Título: Bolívia descarta desapropriação ou confisco de empresas de gás
Autor: Lu Aiko Otta
Fonte: O Estado de São Paulo, 23/03/2006, Economia & Negócios, p. B7

Mas governo vai 'castigar todas as empresas que se comportaram mal'

Jornais bolivianos destacaram ontem em suas edições eletrônicas, que a nacionalização do gás terá sete medidas básicas, segundo relacionou o vice-presidente da Bolívia, Álvaro García Linera. Nenhuma delas prevê desapropriação ou confisco de bens das empresas estrangeiras em operação no país.

As mais drásticas são "castigar todas as empresas que tenham se comportado mal e que não tenham cumprido com seus deveres com o Estado" e controlar uma maior porcentagem das ações das empresas privatizadas a partir de 1996, como disse Garcia, que chegou a citar, neste caso, as companhias Andina, Chaco e Transredes, de acordo com informações veiculadas pelos jornais La Razón e Jornada.

Na segunda-feira, o presidente Evo Morales anunciara que a nacionalização seria concretizada até 12 de julho. A declaração foi feita durante evento de apresentação do plano nacional de alfabetização, no município de Camiri, considerado "a capital petrolífera da Bolívia", cujo aniversário de fundação é justamente 12 de julho. Mas as bases do projeto de nacionalização ainda estão sendo discutidas por uma comissão de técnicos do Ministério de Energia.

O banco de investimentos Merril Lynch divulgou ontem um relatório dizendo que ainda é difícil avaliar os impactos econômicos da nacionalização do gás na Bolívia sem conhecer detalhes do projeto. Felipe Leal, analista do banco, considera, porém, que mesmo no pior cenário - com o governo retomando tudo e desapropriando as empresas estrangeiras em operação no país -, o prejuízo para a Petrobrás não seria avassalador, já que sua produção na Bolívia corresponde a apenas 2,4% do total. Já o peso da estatal brasileira para a economia boliviana é inversamente proporcional: a Petrobrás é hoje a maior empresa da Bolívia, onde já investiu mais de US$ 1,5 bilhão nos últimos 12 anos.

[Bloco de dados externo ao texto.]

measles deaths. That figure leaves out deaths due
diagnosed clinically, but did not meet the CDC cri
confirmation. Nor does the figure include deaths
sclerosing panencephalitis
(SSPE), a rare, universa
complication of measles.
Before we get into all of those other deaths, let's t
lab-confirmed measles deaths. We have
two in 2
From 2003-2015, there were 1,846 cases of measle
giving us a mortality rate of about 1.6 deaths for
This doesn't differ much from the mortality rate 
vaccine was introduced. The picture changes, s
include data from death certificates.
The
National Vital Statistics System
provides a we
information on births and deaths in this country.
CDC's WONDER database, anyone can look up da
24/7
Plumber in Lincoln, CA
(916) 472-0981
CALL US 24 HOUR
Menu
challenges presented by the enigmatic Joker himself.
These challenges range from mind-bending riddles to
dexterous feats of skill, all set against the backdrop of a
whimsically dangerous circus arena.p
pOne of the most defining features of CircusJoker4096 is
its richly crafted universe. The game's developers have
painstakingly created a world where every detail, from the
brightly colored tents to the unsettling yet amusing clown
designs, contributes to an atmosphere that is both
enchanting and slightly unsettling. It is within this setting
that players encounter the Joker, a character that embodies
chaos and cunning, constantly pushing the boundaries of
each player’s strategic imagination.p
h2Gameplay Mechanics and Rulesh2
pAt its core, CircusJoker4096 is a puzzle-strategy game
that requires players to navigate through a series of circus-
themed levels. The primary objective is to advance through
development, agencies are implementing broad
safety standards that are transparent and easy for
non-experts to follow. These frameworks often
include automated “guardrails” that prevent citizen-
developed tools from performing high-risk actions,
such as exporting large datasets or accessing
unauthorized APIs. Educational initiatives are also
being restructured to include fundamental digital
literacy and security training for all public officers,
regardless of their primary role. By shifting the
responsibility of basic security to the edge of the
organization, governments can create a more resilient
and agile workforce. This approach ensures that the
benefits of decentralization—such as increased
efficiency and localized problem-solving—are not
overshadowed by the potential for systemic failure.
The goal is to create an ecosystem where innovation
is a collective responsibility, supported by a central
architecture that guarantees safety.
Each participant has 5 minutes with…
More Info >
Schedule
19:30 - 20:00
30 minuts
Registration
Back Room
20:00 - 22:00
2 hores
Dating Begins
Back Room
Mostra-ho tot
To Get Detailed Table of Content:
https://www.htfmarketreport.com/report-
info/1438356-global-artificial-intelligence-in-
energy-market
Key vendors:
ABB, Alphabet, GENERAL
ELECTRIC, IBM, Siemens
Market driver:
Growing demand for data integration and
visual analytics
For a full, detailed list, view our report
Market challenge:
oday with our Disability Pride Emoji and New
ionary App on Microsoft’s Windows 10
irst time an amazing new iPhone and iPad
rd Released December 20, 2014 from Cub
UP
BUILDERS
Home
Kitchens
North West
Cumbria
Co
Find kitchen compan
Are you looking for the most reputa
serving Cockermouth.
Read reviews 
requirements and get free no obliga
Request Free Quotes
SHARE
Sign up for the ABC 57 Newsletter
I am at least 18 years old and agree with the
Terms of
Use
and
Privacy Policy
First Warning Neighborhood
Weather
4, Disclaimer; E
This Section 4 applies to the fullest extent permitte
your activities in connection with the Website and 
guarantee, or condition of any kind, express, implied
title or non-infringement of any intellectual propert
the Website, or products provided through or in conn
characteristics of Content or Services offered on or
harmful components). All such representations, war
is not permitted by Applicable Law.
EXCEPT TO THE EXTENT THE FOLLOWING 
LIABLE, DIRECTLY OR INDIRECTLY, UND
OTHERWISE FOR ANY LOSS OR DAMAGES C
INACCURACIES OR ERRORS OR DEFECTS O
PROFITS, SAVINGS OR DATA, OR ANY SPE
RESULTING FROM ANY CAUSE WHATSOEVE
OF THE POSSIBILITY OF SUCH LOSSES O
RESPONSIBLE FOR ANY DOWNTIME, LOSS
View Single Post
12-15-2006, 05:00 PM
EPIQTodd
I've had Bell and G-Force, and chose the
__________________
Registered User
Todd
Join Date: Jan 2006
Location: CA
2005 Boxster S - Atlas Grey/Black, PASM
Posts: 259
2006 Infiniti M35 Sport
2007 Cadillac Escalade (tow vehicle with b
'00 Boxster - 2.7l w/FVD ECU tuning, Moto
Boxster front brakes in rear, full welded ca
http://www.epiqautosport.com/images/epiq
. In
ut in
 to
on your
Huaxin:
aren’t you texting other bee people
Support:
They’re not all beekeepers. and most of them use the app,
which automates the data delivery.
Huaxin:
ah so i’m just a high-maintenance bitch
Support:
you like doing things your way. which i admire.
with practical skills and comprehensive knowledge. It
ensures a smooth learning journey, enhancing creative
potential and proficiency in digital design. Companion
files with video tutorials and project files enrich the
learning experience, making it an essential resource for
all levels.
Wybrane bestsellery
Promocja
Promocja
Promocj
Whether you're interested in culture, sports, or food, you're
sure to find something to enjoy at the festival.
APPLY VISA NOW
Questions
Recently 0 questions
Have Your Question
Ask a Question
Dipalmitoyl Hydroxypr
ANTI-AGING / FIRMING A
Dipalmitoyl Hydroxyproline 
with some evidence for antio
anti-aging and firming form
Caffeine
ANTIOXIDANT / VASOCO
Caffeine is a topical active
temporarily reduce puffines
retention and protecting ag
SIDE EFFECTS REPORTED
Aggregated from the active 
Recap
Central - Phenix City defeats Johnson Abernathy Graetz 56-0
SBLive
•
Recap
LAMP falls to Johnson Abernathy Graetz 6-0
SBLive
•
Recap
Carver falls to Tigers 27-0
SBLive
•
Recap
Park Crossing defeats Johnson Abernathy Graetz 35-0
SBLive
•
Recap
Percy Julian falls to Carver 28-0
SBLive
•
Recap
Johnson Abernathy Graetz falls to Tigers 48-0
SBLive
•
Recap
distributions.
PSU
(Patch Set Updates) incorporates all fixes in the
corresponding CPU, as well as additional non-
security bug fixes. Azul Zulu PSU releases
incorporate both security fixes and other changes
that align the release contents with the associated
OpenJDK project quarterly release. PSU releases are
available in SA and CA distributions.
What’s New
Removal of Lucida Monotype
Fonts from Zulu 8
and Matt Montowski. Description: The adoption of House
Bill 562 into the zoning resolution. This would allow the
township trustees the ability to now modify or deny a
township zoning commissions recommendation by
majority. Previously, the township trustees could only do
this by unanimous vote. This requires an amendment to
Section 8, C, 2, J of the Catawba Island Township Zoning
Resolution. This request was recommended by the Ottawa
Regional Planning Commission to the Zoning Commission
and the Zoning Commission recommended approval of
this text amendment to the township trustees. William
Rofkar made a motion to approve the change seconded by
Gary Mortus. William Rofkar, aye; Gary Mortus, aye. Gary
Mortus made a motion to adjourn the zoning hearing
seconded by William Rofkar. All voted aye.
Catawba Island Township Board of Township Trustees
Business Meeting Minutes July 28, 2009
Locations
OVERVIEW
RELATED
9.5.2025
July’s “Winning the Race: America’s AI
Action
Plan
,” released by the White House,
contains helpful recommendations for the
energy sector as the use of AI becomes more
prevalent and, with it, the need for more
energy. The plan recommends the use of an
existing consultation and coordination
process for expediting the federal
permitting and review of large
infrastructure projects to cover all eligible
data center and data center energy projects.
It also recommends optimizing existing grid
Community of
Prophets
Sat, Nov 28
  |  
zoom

"Não acredito numa medida extrema. Até porque a Bolívia não tem condições de, sozinha, explorar, produzir e transportar o gás de suas reservas. Acho que o que o governo vai tentar fazer é conseguir preços melhores pelo produto", disse o analista, destacando também o incidente diplomático que uma medida como essa causaria, o que não interessa ao governo boliviano, alinhado politicamente ao governo brasileiro.

Segundo informações divulgadas ontem pela Agencia Boliviana de Información (ABI), as medidas relacionadas por García Linera são: recuperar o controle dos hidrocarbonetos na boca do poço; assumir o controle dos processos de distribuição e comercialização; controlar o maior porcentual das ações das "petroleiras capitalizadas" (Andina, Chaco e Transredes); iniciar o processo de industrialização de gás natural em conjunto com as prefeituras; desenvolver uma campanha de distribuição maciça de gás natural à população; castigar as empresas que não tenham cumprido com seus deveres com o governo, e desenvolver projetos de industrialização, em parceria com as prefeituras.

Segundo a imprensa boliviana, o vice-presidente se compremeteu a dar "garantias absolutas a todos os investimentos estrangeiros que ingressarem no país, que têm o direito de investir, mas têm de se submeter às novas regras do Estado".